ラッパー・ハハノシキュウによるMCバトルコラム連載の第5回である。

ルールは先攻後攻2回ずつ。ハハノシキュウ本人とそれを1歩引いて俯瞰している立場の母野宮子という2人が交互にコラムを執筆していく。

目次

  1. 先攻1本目・ハハノシキュウ「MCバトルはコードボールを制した者が勝つ」
  2. 後攻1本目・母野宮子「泥仕合をすればいい」状況ではなくなった
  3. 先攻2本目・ハハノシキュウ「ラップが丁寧な人には字の上手い人が多い」
  4. 後攻2本目・母野宮子「勝ちたいだけなら」

先攻1本目・ハハノシキュウ「MCバトルはコードボールを制した者が勝つ」

ハハノシキュウ1

時々、文章を書く際にどうしても非論理的に振る舞いたくなることがある。例えば、その例えばが、読者に伝わりやすいように親切に用意されていないみたいに。

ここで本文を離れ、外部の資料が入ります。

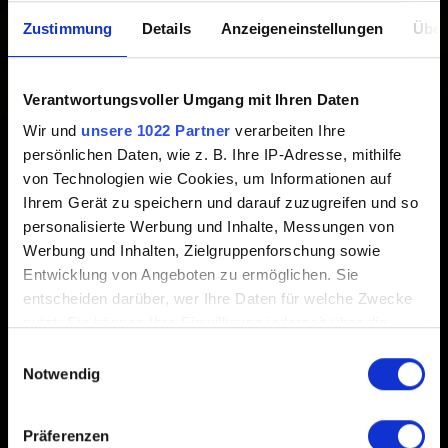
Erstellt vor 2 Jahren Aktualisiert vor 1 Jahr
Zustimmung
Details
Anzeigeneinstellungen
Über
GWENT: The Witcher Card Game
wird nicht auf Windows
7, 8 und 8.1 auf Steam und nicht auf Windows 7 auf GOG
Verantwortungsvoller Umgang mit Ihren Daten
unterstützt. da diese Plattformen diese Versionen von
Wir und
unsere 1022 Partner
verarbeiten Ihre
Windows nicht mehr unterstützen.
persönlichen Daten, wie z. B. Ihre IP-Adresse, mithilfe
von Technologien wie Cookies, um Informationen auf
Das heißt nicht, dass GWENT auf diesen
Ihrem Gerät zu speichern und darauf zuzugreifen und so
Betriebssystemen nicht funktioniert, aber es kann zu
personalisierte Werbung und Inhalte, Messungen von
Kompatibilitätsproblemen kommen, bei denen wir
Werbung und Inhalten, Zielgruppenforschung sowie
Spielern nicht weiterhelfen können.
Entwicklung von Angeboten zu ermöglichen. Sie
entscheiden darüber, wer Ihre Daten für welche Zwecke
nutzt. Sie können Ihre Einwilligung jederzeit über die
Cookie-Erklärung oder durch Klicken auf das Privacy
Einwilligungsauswahl
Trigger Symbol ändern oder widerrufen
Notwendig
Wenn Sie es erlauben, würden wir auch gerne:
Deutsch
Präferenzen
Informationen über Ihre geografische Lage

人間、無意味なことをしたくなるし、時には無意味なことをしてほしくもなる(実際、無意味なことをずらずら書いて、この原稿を編集に送ったら、十中八九、赤ペンで削除されてしまった)たまには減点がほしくなる日だってあるのだ。

MCバトルでもそうだ。ただし、のちにほとんどの試合がコードボールになるだろう。これが今回のテーマ。

その前に“コードボール”という表現について解説しておく。一般的にテニスの試合でネットの上部にボールが当たり、勢いを失ったまま相手のコートに入ることである。別名「ネットイン」とも言う。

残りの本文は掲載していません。